Buradan “Değişim”i böyle sembolleşen isimlerle götürme eğilimi çıktı.
Ama itirazlar da vardı, “6’lı masa” CHP’nin milliyetçi – muhafazakar dünyaya açılımının en bariz örneği idi, üstelik o dünyaya, 39 milletvekili hibe edilmişti, daha önce İyi Parti’ye meccanen 15 milletvekili verilmesi gibi, ama oralardan oy akmamıştı CHP mecrasına…
O zaman “sağcılaşma – muhafazakarlara yaklaşma” diye nitelenen enstrüman da sadra şifa olmamıştı…
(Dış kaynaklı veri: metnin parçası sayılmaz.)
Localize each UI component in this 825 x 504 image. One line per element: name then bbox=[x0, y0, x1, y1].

Acaba “Değişim” diye “aslına mı dönmeli”ydi CHP? “Fabrika ayarlarına dönme” söylemini tanırdı Türkiye… Zaman zaman sancılandığı ve oy kaybına uğradığı dönemlerde Ak Parti için de dillendirilmişti. Neydi CHP için “Fabrika ayarlarına dönmek?”
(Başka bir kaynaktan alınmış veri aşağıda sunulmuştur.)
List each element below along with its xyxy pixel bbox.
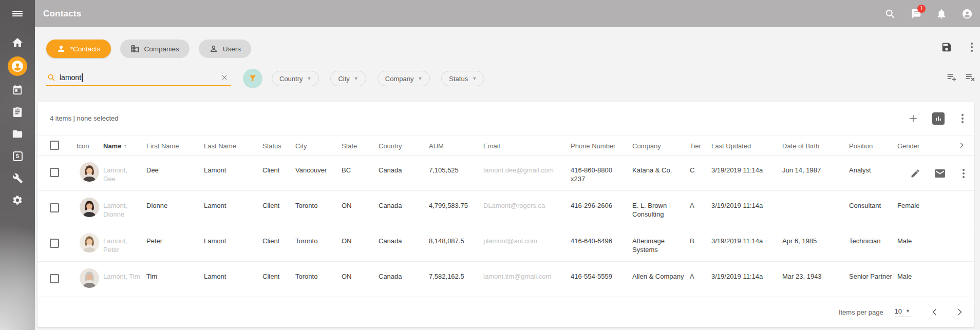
table-row[interactable]: Lamont, Dionne Dionne Lamont Client Toro… xyxy=(37,191,974,226)
column-header-phone[interactable]: Phone Number xyxy=(571,135,632,155)
cell-city: Toronto xyxy=(295,226,342,261)
menu-button[interactable] xyxy=(0,0,35,27)
more-vertical-icon[interactable] xyxy=(958,113,967,124)
scroll-columns-right-icon[interactable] xyxy=(957,141,966,149)
avatar xyxy=(80,268,99,288)
column-header-state[interactable]: State xyxy=(342,135,379,155)
cell-status: Client xyxy=(262,262,295,297)
filter-chips: Country ▼ City ▼ Company ▼ Status ▼ xyxy=(272,71,484,86)
cell-first-name: Dionne xyxy=(146,191,204,226)
column-header-status[interactable]: Status xyxy=(262,135,295,155)
table-row[interactable]: Lamont, Peter Peter Lamont Client Toront… xyxy=(37,226,974,262)
cell-position: Analyst xyxy=(849,156,897,190)
column-header-name[interactable]: Name↑ xyxy=(103,135,146,155)
column-header-tier[interactable]: Tier xyxy=(690,135,711,155)
tab-users[interactable]: Users xyxy=(199,40,251,58)
sidebar-item-contacts-active[interactable] xyxy=(8,56,27,76)
funnel-icon xyxy=(248,74,257,83)
cell-city: Vancouver xyxy=(295,156,342,190)
items-per-page-label: Items per page xyxy=(839,308,883,316)
column-header-email[interactable]: Email xyxy=(483,135,571,155)
edit-icon[interactable] xyxy=(910,168,920,179)
filter-country[interactable]: Country ▼ xyxy=(272,71,319,86)
filter-status[interactable]: Status ▼ xyxy=(441,71,484,86)
save-icon[interactable] xyxy=(941,42,952,53)
cell-name: Lamont, Dionne xyxy=(103,191,146,226)
person-outline-icon xyxy=(209,44,218,53)
row-checkbox[interactable] xyxy=(50,274,59,283)
table-row[interactable]: Lamont, Tim Tim Lamont Client Toronto ON… xyxy=(37,262,974,297)
row-checkbox[interactable] xyxy=(50,168,59,177)
search-input[interactable]: lamont xyxy=(46,70,231,86)
notifications-button[interactable] xyxy=(936,8,947,20)
add-icon[interactable] xyxy=(908,113,918,124)
bar-chart-icon[interactable] xyxy=(932,112,945,125)
cell-country: Canada xyxy=(379,191,429,226)
column-header-last-updated[interactable]: Last Updated xyxy=(711,135,782,155)
filter-button[interactable] xyxy=(243,69,262,88)
select-all-checkbox[interactable] xyxy=(50,141,59,150)
cell-state: BC xyxy=(342,156,379,190)
table-footer: Items per page 10 ▼ xyxy=(37,297,974,327)
sidebar-item-documents[interactable] xyxy=(11,128,24,140)
number-5-icon: 5 xyxy=(13,151,23,161)
tab-contacts[interactable]: *Contacts xyxy=(46,40,111,58)
column-header-country[interactable]: Country xyxy=(379,135,429,155)
sidebar-item-settings[interactable] xyxy=(11,194,24,206)
filter-company[interactable]: Company ▼ xyxy=(378,71,430,86)
page-size-select[interactable]: 10 ▼ xyxy=(894,307,911,317)
cell-status: Client xyxy=(262,191,295,226)
column-header-gender[interactable]: Gender xyxy=(897,135,936,155)
previous-page-icon[interactable] xyxy=(930,307,940,317)
column-header-position[interactable]: Position xyxy=(849,135,897,155)
account-button[interactable] xyxy=(962,8,973,20)
search-button[interactable] xyxy=(884,8,896,20)
cell-tier: C xyxy=(690,156,711,190)
next-page-icon[interactable] xyxy=(954,307,965,317)
page-title: Contacts xyxy=(35,9,81,19)
sidebar-item-tools[interactable] xyxy=(11,172,24,184)
chip-label: Company xyxy=(385,75,414,83)
playlist-add-icon[interactable] xyxy=(946,72,957,83)
column-header-icon[interactable]: Icon xyxy=(77,135,103,155)
clear-search-icon[interactable] xyxy=(221,74,228,81)
cell-country: Canada xyxy=(379,262,429,297)
playlist-remove-icon[interactable] xyxy=(965,72,976,83)
cell-dob: Apr 6, 1985 xyxy=(782,226,849,261)
column-list-actions xyxy=(946,72,980,83)
column-header-city[interactable]: City xyxy=(295,135,342,155)
sidebar-item-5500[interactable]: 5 xyxy=(11,150,24,162)
tab-companies[interactable]: Companies xyxy=(120,40,190,58)
tab-label: Users xyxy=(223,45,241,53)
chevron-down-icon: ▼ xyxy=(472,76,477,81)
table-body: Lamont, Dee Dee Lamont Client Vancouver … xyxy=(37,156,974,297)
sidebar-item-calendar[interactable] xyxy=(11,84,24,96)
home-icon xyxy=(11,36,24,49)
account-icon xyxy=(962,8,973,20)
more-vertical-icon[interactable] xyxy=(968,42,976,53)
more-vertical-icon[interactable] xyxy=(959,168,968,179)
column-header-company[interactable]: Company xyxy=(632,135,690,155)
chevron-down-icon: ▼ xyxy=(906,308,910,314)
filter-city[interactable]: City ▼ xyxy=(330,71,366,86)
column-header-first-name[interactable]: First Name xyxy=(146,135,204,155)
email-icon[interactable] xyxy=(934,167,946,180)
view-actions xyxy=(941,42,980,53)
cell-last-name: Lamont xyxy=(204,262,262,297)
cell-position: Senior Partner xyxy=(849,262,897,297)
tab-label: *Contacts xyxy=(70,45,101,53)
row-checkbox[interactable] xyxy=(50,203,59,212)
tab-label: Companies xyxy=(144,45,179,53)
sidebar-item-tasks[interactable] xyxy=(11,106,24,118)
sidebar-item-home[interactable] xyxy=(11,36,24,49)
column-header-dob[interactable]: Date of Birth xyxy=(782,135,849,155)
chat-button[interactable]: 1 xyxy=(910,8,921,20)
cell-company: Katana & Co. xyxy=(632,156,690,190)
cell-name: Lamont, Peter xyxy=(103,226,146,261)
row-checkbox[interactable] xyxy=(50,239,59,248)
column-header-last-name[interactable]: Last Name xyxy=(204,135,262,155)
chevron-down-icon: ▼ xyxy=(354,76,359,81)
cell-company: Afterimage Systems xyxy=(632,226,690,261)
table-row[interactable]: Lamont, Dee Dee Lamont Client Vancouver … xyxy=(37,156,974,191)
column-header-aum[interactable]: AUM xyxy=(429,135,483,155)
Atatürk’ün kurduğu parti… İnönü’nün partisi. Devrimler… Kemalizm… Laiklik…
Bütün bunlar neredeydi? Kılıçdaroğlu eksen kayması mı yaşatmıştı CHP’ye?
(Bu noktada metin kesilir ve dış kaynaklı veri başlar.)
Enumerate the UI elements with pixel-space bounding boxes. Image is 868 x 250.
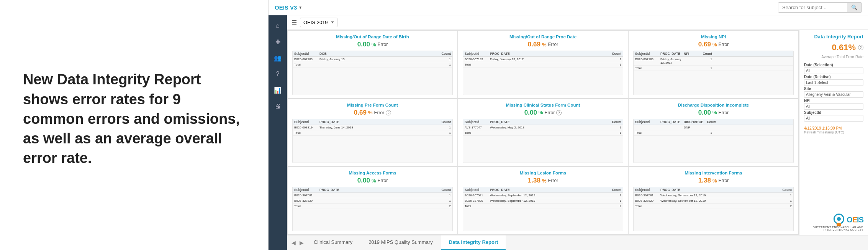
- card-table: SubjectIdPROC_DATECount B026-3075811B026…: [292, 187, 453, 231]
- card-4: Missing Clinical Status Form Count 0.00 …: [458, 99, 628, 167]
- card-title: Missing/Out of Range Date of Birth: [292, 35, 453, 39]
- card-error-line: 1.38 % Error: [633, 177, 794, 184]
- card-0: Missing/Out of Range Date of Birth 0.00 …: [287, 30, 458, 99]
- sidebar-item-add[interactable]: ✚: [270, 35, 285, 49]
- hamburger-button[interactable]: ☰: [292, 19, 297, 26]
- card-title: Missing Lesion Forms: [463, 171, 623, 175]
- card-error-line: 0.69 % Error: [463, 41, 623, 48]
- rate-help-icon[interactable]: ?: [858, 45, 863, 50]
- card-pct: %: [542, 178, 547, 184]
- sidebar-item-home[interactable]: ⌂: [270, 18, 285, 33]
- card-6: Missing Access Forms 0.00 % Error Subjec…: [287, 166, 458, 235]
- content-area: ☰ OEIS 2019 Missing/Out of Range Date of…: [287, 15, 868, 250]
- card-title: Discharge Disposition Incomplete: [633, 103, 794, 107]
- tab-clinical-summary[interactable]: Clinical Summary: [306, 235, 360, 250]
- app-body: ⌂ ✚ 👥 ? 📊 🖨 ☰ OEIS 2019 Missing/Out: [269, 15, 868, 250]
- tab-next-button[interactable]: ▶: [298, 240, 305, 246]
- card-error-line: 0.00 % Error: [292, 177, 453, 184]
- filter-group-0: Date (Selection) All: [804, 63, 863, 74]
- avg-label: Average Total Error Rate: [804, 55, 863, 59]
- card-title: Missing Intervention Forms: [633, 171, 794, 175]
- filter-select-2[interactable]: Allegheny Vein & Vascular: [804, 91, 863, 98]
- filter-group-3: NPI All: [804, 99, 863, 110]
- card-pct: %: [542, 42, 547, 48]
- card-3: Missing Pre Form Count 0.69 % Error ? Su…: [287, 99, 458, 167]
- filter-label: Site: [804, 87, 863, 91]
- card-error-line: 1.38 % Error: [463, 177, 623, 184]
- card-rate: 0.69: [528, 41, 540, 48]
- card-pct: %: [372, 42, 376, 48]
- card-error-label: Error: [377, 178, 388, 183]
- left-panel: New Data Integrity Report shows error ra…: [0, 0, 268, 250]
- filter-label: SubjectId: [804, 110, 863, 115]
- filter-select-0[interactable]: All: [804, 67, 863, 74]
- card-rate: 0.69: [698, 41, 711, 48]
- card-title: Missing Pre Form Count: [292, 103, 453, 107]
- card-error-label: Error: [374, 110, 384, 115]
- filter-group-2: Site Allegheny Vein & Vascular: [804, 87, 863, 98]
- card-error-line: 0.69 % Error ?: [292, 109, 453, 117]
- card-pct: %: [712, 110, 717, 115]
- sidebar-item-group[interactable]: 👥: [270, 51, 285, 65]
- main-heading: New Data Integrity Report shows error ra…: [23, 70, 245, 168]
- search-container: 🔍: [778, 2, 862, 13]
- card-pct: %: [539, 110, 543, 115]
- bottom-tabs: ◀ ▶ Clinical Summary 2019 MIPS Quality S…: [287, 235, 868, 250]
- main-content: Missing/Out of Range Date of Birth 0.00 …: [287, 30, 868, 235]
- sidebar: ⌂ ✚ 👥 ? 📊 🖨: [269, 15, 287, 250]
- overall-rate: 0.61%: [832, 43, 856, 53]
- app-header: OEIS V3 ▼ 🔍: [269, 0, 868, 15]
- card-rate: 1.38: [528, 177, 540, 184]
- sidebar-item-help[interactable]: ?: [270, 67, 285, 81]
- report-rate-row: 0.61% ?: [804, 43, 863, 53]
- card-pct: %: [372, 178, 376, 184]
- logo-subtitle: Outpatient Endovascular and Intervention…: [804, 226, 863, 231]
- filter-select-4[interactable]: All: [804, 115, 863, 122]
- sub-header: ☰ OEIS 2019: [287, 15, 868, 30]
- app-panel: OEIS V3 ▼ 🔍 ⌂ ✚ 👥 ? 📊 🖨 ☰ OEIS 2019: [268, 0, 868, 250]
- filter-select-1[interactable]: Last 1 Select: [804, 79, 863, 86]
- filter-label: Date (Selection): [804, 63, 863, 67]
- card-help-icon[interactable]: ?: [556, 110, 562, 115]
- sidebar-item-chart[interactable]: 📊: [270, 83, 285, 97]
- card-8: Missing Intervention Forms 1.38 % Error …: [628, 166, 799, 235]
- filter-label: Date (Relative): [804, 75, 863, 79]
- card-rate: 0.69: [354, 109, 367, 117]
- card-table: SubjectIdDOBCount B026-007183Friday, Jan…: [292, 51, 453, 95]
- app-title-dropdown-icon[interactable]: ▼: [298, 5, 302, 10]
- card-title: Missing/Out of Range Proc Date: [463, 35, 623, 39]
- refresh-timestamp: 4/12/2019 1:16:00 PM Refresh Timestamp (…: [804, 126, 863, 134]
- card-help-icon[interactable]: ?: [386, 110, 391, 115]
- tab-data-integrity[interactable]: Data Integrity Report: [441, 235, 506, 250]
- card-pct: %: [368, 110, 373, 115]
- card-table: SubjectIdPROC_DATECount B026-307581Wedne…: [633, 187, 794, 231]
- card-rate: 0.00: [357, 177, 370, 184]
- card-rate: 0.00: [524, 109, 537, 117]
- filter-group-4: SubjectId All: [804, 110, 863, 122]
- card-error-line: 0.00 % Error: [292, 41, 453, 48]
- tab-mips-quality[interactable]: 2019 MIPS Quality Summary: [361, 235, 441, 250]
- year-selector[interactable]: OEIS 2019: [300, 18, 337, 27]
- card-error-label: Error: [548, 42, 558, 47]
- logo-text: OEIS: [847, 216, 863, 224]
- tab-prev-button[interactable]: ◀: [290, 240, 297, 246]
- card-pct: %: [712, 42, 717, 48]
- card-error-line: 0.00 % Error: [633, 109, 794, 117]
- card-table: SubjectIdPROC_DATECount B026-008819Thurs…: [292, 119, 453, 163]
- search-button[interactable]: 🔍: [847, 3, 861, 12]
- cards-grid: Missing/Out of Range Date of Birth 0.00 …: [287, 30, 799, 235]
- card-error-line: 0.69 % Error: [633, 41, 794, 48]
- card-error-label: Error: [377, 42, 388, 47]
- card-title: Missing Clinical Status Form Count: [463, 103, 623, 107]
- card-table: SubjectIdPROC_DATECount B026-307581Wedne…: [463, 187, 623, 231]
- sidebar-item-print[interactable]: 🖨: [270, 99, 285, 113]
- card-rate: 1.38: [698, 177, 711, 184]
- card-5: Discharge Disposition Incomplete 0.00 % …: [628, 99, 799, 167]
- search-input[interactable]: [778, 3, 847, 12]
- app-title: OEIS V3 ▼: [275, 4, 302, 11]
- filter-group-1: Date (Relative) Last 1 Select: [804, 75, 863, 86]
- divider: [23, 180, 245, 180]
- filter-select-3[interactable]: All: [804, 103, 863, 110]
- card-rate: 0.00: [357, 41, 370, 48]
- card-table: SubjectIdPROC_DATECount AVS-177647Wednes…: [463, 119, 623, 163]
Deyim yerinde ise “Dibine kadar -Kemalist- bir parti olsaydı CHP”, iktidar yolunu açabilir miydi?
Aslında İnönü ile başlamıştı CHP’deki değişim. “Katı laiklik” alanında esnemeleri İnönü CHP’nin başında iken ve CHP Tek Parti iktidarında iken görmekteyiz. “Ortanın solu” ifadesi de İnönü tarafından getirilmişti CHP’ye tanım olarak.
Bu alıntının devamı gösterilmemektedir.